If a functional protein is in its native (or natural) state, a dysfunctional misfolded protein is said to be denatured. It does not take much of a perturbation to unfold or denature many proteins. In fact, under normal conditions, proteins often become partially denatured spontaneously, normally these are either refolded (often with the help of chaperone proteins) or degraded (through the action of proteosomes and proteases). A number of diseases, however, arise from protein misfolding.
Kuru was among the first of these protein misfolding diseases to be identified. Beginning in the 1950s, D. Carleton Gadjusek (1923–2008)249 studied a neurological disorder common among the Fore people of New Guinea. The symptoms of kuru, which means "trembling with fear”, are similar to those of scrapie, a disease of sheep, and variant Creutzfeld-Jakob disease (vCJD) in humans. Among the Fore people, kuru was linked to the ritual eating of the dead. Since this practice has ended, the disease has disappeared. The cause of kuru, scrapie, and vCJD appears to be the presence of an abnormal form of a normal protein, known as a prion (mentioned above). We can think of prions as a type of anti-chaperone. The idea of proteins as infectious agents was championed by Stan Prusiner (b. 1942), who was awarded the Nobel Prize in Medicine in 1997250.
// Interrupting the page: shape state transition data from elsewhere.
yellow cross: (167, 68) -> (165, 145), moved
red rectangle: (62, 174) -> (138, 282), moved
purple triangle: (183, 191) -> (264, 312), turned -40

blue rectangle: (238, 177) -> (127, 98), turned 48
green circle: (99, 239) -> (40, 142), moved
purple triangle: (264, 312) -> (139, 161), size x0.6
The protein responsible for kuru and scrapie is known as PrPc. It normally exists in a largely α-helical form. There is a second, abnormal form of the protein, PrPsc for scrapie; whose structure contains high levels of β-sheet. The two polypeptides have the same primary sequence. PrPsc acts to catalyze the transformation of PrPc into PrPsc. Once initiated, this reaction leads to a chain reaction and the accumulation of PrPsc. As it accumulates PrPsc assembles into rod-shaped aggregates that appear to damage cells. When this process occurs within the cells of the central nervous system it leads to neuronal cell death and dysfunction, and severe neurological defects. There is no natural defense, since the protein responsible is a normal protein.
Disease transmission: When the Fore ate the brains of their beloved ancestors, they inadvertently introduced PrPsc protein into their bodies. Genetic studies indicate that early humans evolved resistance to prion diseases, suggesting that cannibalism might have been an important selective factor during human evolution. Since cannibalism is not very common today, how does anyone get such diseases in the modern world? There are rare cases of iatrogenic transmission, that is, where the disease is caused by faulty medical practice, for example through the use of contaminated surgical instruments or when diseased tissue is used for transplantation.
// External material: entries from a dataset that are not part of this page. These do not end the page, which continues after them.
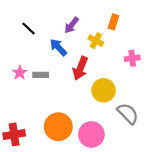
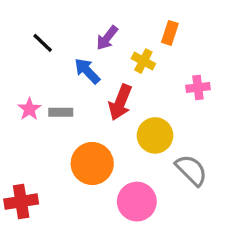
orange circle: (58, 127) -> (92, 164), moved

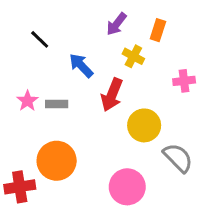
purple arrow: (107, 38) -> (116, 24), moved
orange circle: (92, 164) -> (57, 161), moved

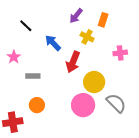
pink star: (27, 101) -> (14, 57), moved
gray rectangle: (57, 104) -> (33, 76), moved
orange circle: (57, 161) -> (37, 105), size x0.6
pink circle: (127, 187) -> (83, 105), moved

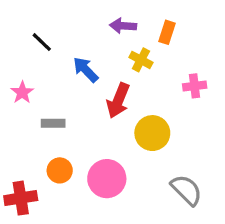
purple arrow: (76, 16) -> (123, 26), turned 56
gray semicircle: (116, 103) -> (186, 190), moved
pink circle: (83, 105) -> (107, 179), moved

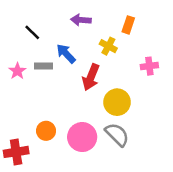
purple arrow: (123, 26) -> (81, 20), moved
gray rectangle: (53, 123) -> (44, 66), moved
gray semicircle: (186, 190) -> (117, 135), moved

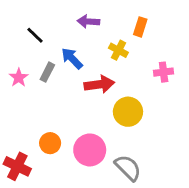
gray rectangle: (44, 66) -> (47, 72), turned -63
red arrow: (91, 77) -> (99, 84), turned -120
gray semicircle: (117, 135) -> (128, 168), moved
red cross: (16, 152) -> (17, 166), turned 35

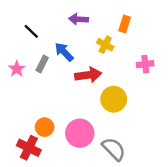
red cross: (17, 166) -> (29, 148), moved

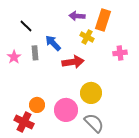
purple arrow: (79, 19) -> (77, 16), moved
orange rectangle: (125, 24) -> (103, 20), size x1.5
gray rectangle: (42, 64) -> (35, 53), turned -32
yellow circle: (114, 99) -> (91, 93), moved

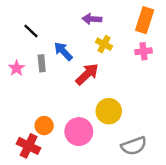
orange rectangle: (103, 20) -> (145, 20), moved
pink cross: (120, 53) -> (143, 51), moved
red arrow: (73, 62) -> (87, 74), turned -35
gray semicircle: (94, 123) -> (134, 146), moved, turned 115

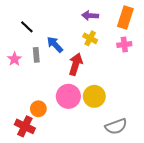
purple arrow: (92, 19) -> (90, 16), moved
red arrow: (87, 74) -> (76, 64), turned -30
pink circle: (79, 132) -> (68, 96), moved

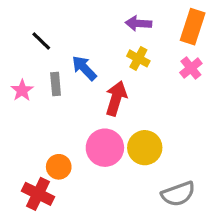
pink cross: (124, 45) -> (191, 68), turned -32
But where did people get the disease originally? Since the disease is caused by the formation of PrPsc, any event that leads to PrPsc formation could cause the disease. Normally, the formation of PrPsc from PrPc is very rare. We all have PrPc but very few of us spontaneously develop kuru-like symptoms. There are, however, mutations in the gene that encodes PrPc that greatly enhance the frequency of the PrPc→PrPsc conversion. Such mutations may be inherited (genetic) or may occur during the life of an organism (sporadic). Fatal familial insomnia (FFI)251 is due to the inheritance of a mutation in the PRNP gene, which encodes PrPc. This mutation replaces the normal aspartic acid at position 178 of the PrPc protein with an asparagine. When combined with a second mutation in the PRNP gene at position 129, the FFI mutation leads to Creutzfeld-Jacob disease (CJD)252. If one were to eat the brain of a person with FFI or CJD one might well develop a prion disease.
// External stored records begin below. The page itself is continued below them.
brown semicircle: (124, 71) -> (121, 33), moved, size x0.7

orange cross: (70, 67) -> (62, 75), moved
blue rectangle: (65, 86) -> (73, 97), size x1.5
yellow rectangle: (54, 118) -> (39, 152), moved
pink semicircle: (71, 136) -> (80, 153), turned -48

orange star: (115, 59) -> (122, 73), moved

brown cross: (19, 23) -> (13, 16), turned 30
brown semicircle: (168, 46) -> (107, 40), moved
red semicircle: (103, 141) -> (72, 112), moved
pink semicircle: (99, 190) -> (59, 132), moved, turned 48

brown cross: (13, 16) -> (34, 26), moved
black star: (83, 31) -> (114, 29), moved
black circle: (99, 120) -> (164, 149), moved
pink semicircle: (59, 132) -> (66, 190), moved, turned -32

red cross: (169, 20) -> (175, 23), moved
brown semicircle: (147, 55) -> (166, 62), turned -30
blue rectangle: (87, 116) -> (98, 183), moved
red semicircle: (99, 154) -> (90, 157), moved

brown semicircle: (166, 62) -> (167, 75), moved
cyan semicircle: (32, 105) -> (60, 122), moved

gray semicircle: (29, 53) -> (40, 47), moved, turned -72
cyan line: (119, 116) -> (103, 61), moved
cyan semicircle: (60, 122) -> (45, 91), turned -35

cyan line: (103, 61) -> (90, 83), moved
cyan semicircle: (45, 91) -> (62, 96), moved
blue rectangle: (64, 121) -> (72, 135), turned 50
So why do PrPsc aggregates accumulate? To cut a peptide bond, a protease (an enzyme that cuts peptide bonds) must position the target peptide bond within its catalytic active site. If the target protein's peptide bonds do not fit into the active site, they cannot be cut. Because of their structure, PrPsc aggregates are highly resistant to proteolysis. They gradually accumulate over many years, a fact that may explain the late onset of PrP-based diseases.